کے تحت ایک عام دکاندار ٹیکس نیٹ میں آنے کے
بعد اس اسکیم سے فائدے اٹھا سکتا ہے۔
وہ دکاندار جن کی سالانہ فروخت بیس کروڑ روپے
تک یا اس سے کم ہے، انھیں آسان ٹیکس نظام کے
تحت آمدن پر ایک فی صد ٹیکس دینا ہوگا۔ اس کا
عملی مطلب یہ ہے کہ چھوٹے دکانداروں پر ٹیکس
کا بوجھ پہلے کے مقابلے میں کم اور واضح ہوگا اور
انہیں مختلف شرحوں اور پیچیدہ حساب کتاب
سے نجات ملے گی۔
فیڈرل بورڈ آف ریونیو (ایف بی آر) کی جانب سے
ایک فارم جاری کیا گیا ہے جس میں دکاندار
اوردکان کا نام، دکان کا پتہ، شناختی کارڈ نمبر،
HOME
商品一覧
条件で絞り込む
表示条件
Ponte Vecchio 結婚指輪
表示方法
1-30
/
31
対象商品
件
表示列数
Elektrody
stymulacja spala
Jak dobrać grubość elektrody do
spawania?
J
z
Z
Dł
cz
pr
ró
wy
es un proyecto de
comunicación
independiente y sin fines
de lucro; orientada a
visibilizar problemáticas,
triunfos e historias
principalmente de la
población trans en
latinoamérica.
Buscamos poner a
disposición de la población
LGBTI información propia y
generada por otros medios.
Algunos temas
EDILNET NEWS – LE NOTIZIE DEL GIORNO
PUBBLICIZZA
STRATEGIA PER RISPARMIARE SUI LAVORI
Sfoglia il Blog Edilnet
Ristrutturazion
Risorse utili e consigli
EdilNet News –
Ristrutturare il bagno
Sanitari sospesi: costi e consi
---+---
Your task | Your answer should be the line with "عملی مطلب یہ ہے کہ چھوٹے دکانداروں پر ٹیکس" and all lines after it in the listing above, repeated exactly. No other lines belong.

Task response |
عملی مطلب یہ ہے کہ چھوٹے دکانداروں پر ٹیکس
کا بوجھ پہلے کے مقابلے میں کم اور واضح ہوگا اور
انہیں مختلف شرحوں اور پیچیدہ حساب کتاب
سے نجات ملے گی۔
فیڈرل بورڈ آف ریونیو (ایف بی آر) کی جانب سے
ایک فارم جاری کیا گیا ہے جس میں دکاندار
اوردکان کا نام، دکان کا پتہ، شناختی کارڈ نمبر،
HOME
商品一覧
条件で絞り込む
表示条件
Ponte Vecchio 結婚指輪
表示方法
1-30
/
31
対象商品
件
表示列数
Elektrody
stymulacja spala
Jak dobrać grubość elektrody do
spawania?
J
z
Z
Dł
cz
pr
ró
wy
es un proyecto de
comunicación
independiente y sin fines
de lucro; orientada a
visibilizar problemáticas,
triunfos e historias
principalmente de la
población trans en
latinoamérica.
Buscamos poner a
disposición de la población
LGBTI información propia y
generada por otros medios.
Algunos temas
EDILNET NEWS – LE NOTIZIE DEL GIORNO
PUBBLICIZZA
STRATEGIA PER RISPARMIARE SUI LAVORI
Sfoglia il Blog Edilnet
Ristrutturazion
Risorse utili e consigli
EdilNet News –
Ristrutturare il bagno
Sanitari sospesi: costi e consi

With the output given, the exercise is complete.